Pemanfaatan pendekatan kontekstual akan menciptakan ruang kelas yang di dalamnya siswa akan menjadi peserta aktif bukan hanya pengamat yang pasif, dan bertanggung jawab terhadap belajarnya (Depdiknas, 2003: 9). Selain menumbuhkan sikap bertanggung jawab, pendekatan ini melahirkan generasi yang berdisiplin, siap bekerja sama saling membantu untuk mencapai tujuan bersama. Sebab salah satu prinsip yang ditekankan adalah belajar bersama (kooperatif learning). Menurut Roger dan David Johnson (dalam Anita Lie, 2004: 31) ada lima unsur yang harus diterapkan dalam model ini, yaitu saling ketergantungan positif, tanggung jawab perseorangan, tatap muka, komunikasi antaranggota, dan evaluasi proses kelompok.
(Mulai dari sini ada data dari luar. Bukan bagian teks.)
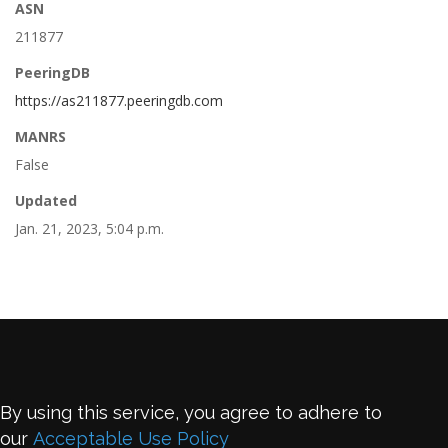
ASN
211877
PeeringDB
https://as211877.peeringdb.com
MANRS
False
Updated
Jan. 21, 2023, 5:04 p.m.
By using this service, you agree to adhere to
our
Acceptable Use Policy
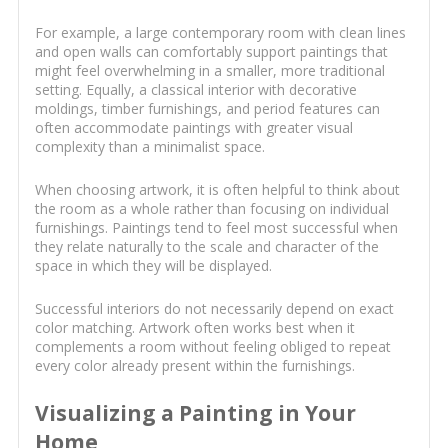
For example, a large contemporary room with clean lines
and open walls can comfortably support paintings that
might feel overwhelming in a smaller, more traditional
setting. Equally, a classical interior with decorative
moldings, timber furnishings, and period features can
often accommodate paintings with greater visual
complexity than a minimalist space.
When choosing artwork, it is often helpful to think about
the room as a whole rather than focusing on individual
furnishings. Paintings tend to feel most successful when
they relate naturally to the scale and character of the
space in which they will be displayed.
Successful interiors do not necessarily depend on exact
color matching. Artwork often works best when it
complements a room without feeling obliged to repeat
every color already present within the furnishings.
Visualizing a Painting in Your
Home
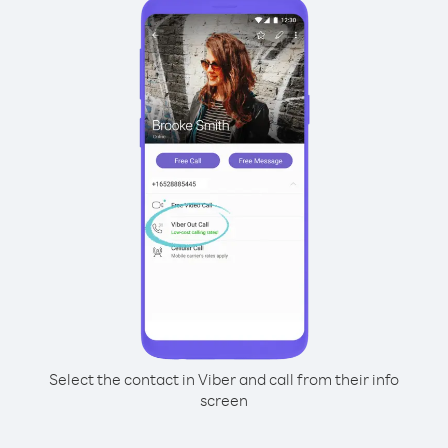
Select the contact in Viber and call from their info
screen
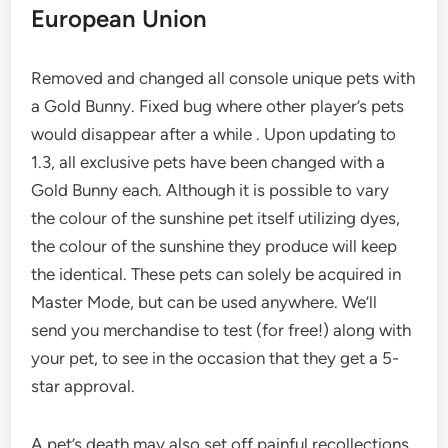
European Union
Removed and changed all console unique pets with
a Gold Bunny. Fixed bug where other player’s pets
would disappear after a while . Upon updating to
1.3, all exclusive pets have been changed with a
Gold Bunny each. Although it is possible to vary
the colour of the sunshine pet itself utilizing dyes,
the colour of the sunshine they produce will keep
the identical. These pets can solely be acquired in
Master Mode, but can be used anywhere. We’ll
send you merchandise to test (for free!) along with
your pet, to see in the occasion that they get a 5-
star approval.
A pet’s death may also set off painful recollections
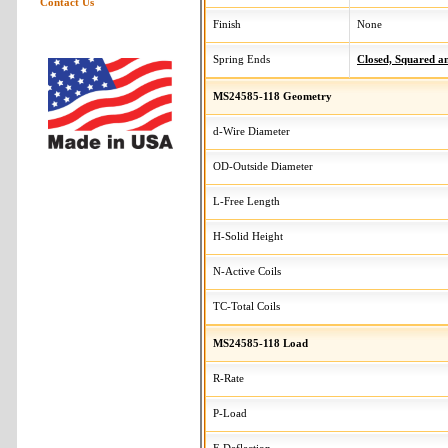
Contact Us
Finish
None
Spring Ends
Closed, Squared 
MS24585-118 Geometry
d-Wire Diameter
OD-Outside Diameter
L-Free Length
H-Solid Height
N-Active Coils
TC-Total Coils
MS24585-118 Load
R-Rate
P-Load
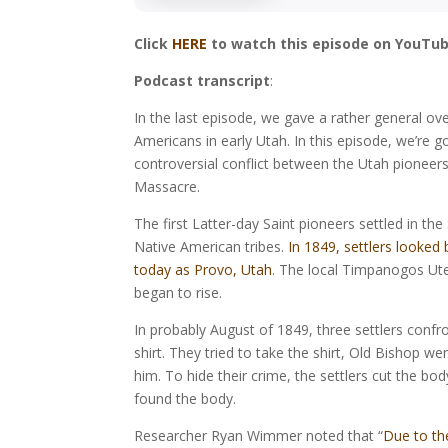
Click
HERE
to watch this episode on YouTub
Podcast transcript
:
In the last episode, we gave a rather general ov
Americans in early Utah. In this episode, we’re g
controversial conflict between the Utah pioneers
Massacre.
The first Latter-day Saint pioneers settled in th
Native American tribes.
In 1849, settlers looked
today as Provo, Utah
. The local Timpanogos Ute
began to rise.
In probably August of 1849, three settlers con
shirt. They tried to take the shirt, Old Bishop we
him. To hide their crime, the settlers cut the bod
found the body.
Researcher Ryan Wimmer noted that “
Due to t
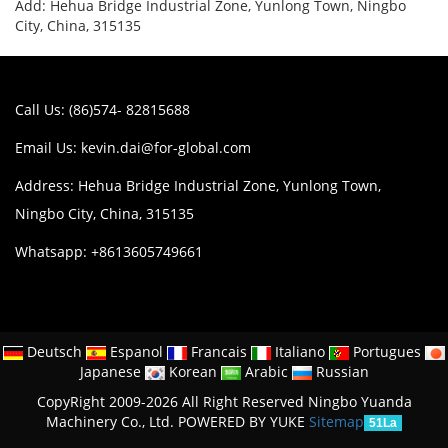
Add: Hehua Bridge Industrial Zone, Yunlong Town, Ningbo
City, China, 315135
Call Us: (86)574- 82815688
Email Us:
kevin.dai@for-global.com
Address: Hehua Bridge Industrial Zone, Yunlong Town,
Ningbo City, China, 315135
Whatsapp: +8613605749661
Deutsch
Espanol
Francais
Italiano
Portugues
Japanese
Korean
Arabic
Russian
CopyRight 2009-2026 All Right Reserved Ningbo Yuanda
Machinery Co., Ltd.
POWERED BY YUKE
Sitemap
51La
Adapun hasil yang diharapkan dalam pembelajaran kooperatif laerning adalah meningkatkan prestasi, dan memiliki kepekaan sosial yang tinggi. Hal ini dikatakan oleh Arends bahwa hasil yang diperoleh siswa dalam kooperatif learning ada tiga, yaitu prestasi akademik, toleransi terhadap keanekaragaman, dan pengembangan keterampilan sosial (2008:5). Dengan menerapkan kooperatif learning, ketakutan menciptakan siswa yang egois, mau menang sendiri, apatis, masa bodoh, dan lain-lain tidak akan terjadi.

Jika pendekatan CTL benar-benar diterapkan, pembelajaran bisa berlangsung menyenangkan dan bermakna. Kebermaknaan pembelajaraan sesuai dengan asas utama kuantum teaching, yaitu bawalah dunia mereka ke dunia kita, dan antarkan dunia kita ke dunia mereka (DePorter, 2000:6). Menurut DePorter, guru membawa dunia siswa ke dunia kita dengan cara mengaitkan apa yang diajarkan dengan sebuah peristiwa, pikiran, atau perasaan yang diperoleh dari kehidupan rumah, sosial, atletik, musik, rekreasi, atau akademis mereka. Setelah itu, guru memberikan pemahaman-pemahaman baru untuk dibawa dan diterapkan oleh siswa pada situasi baru. Nah, sudahkah kita memulai?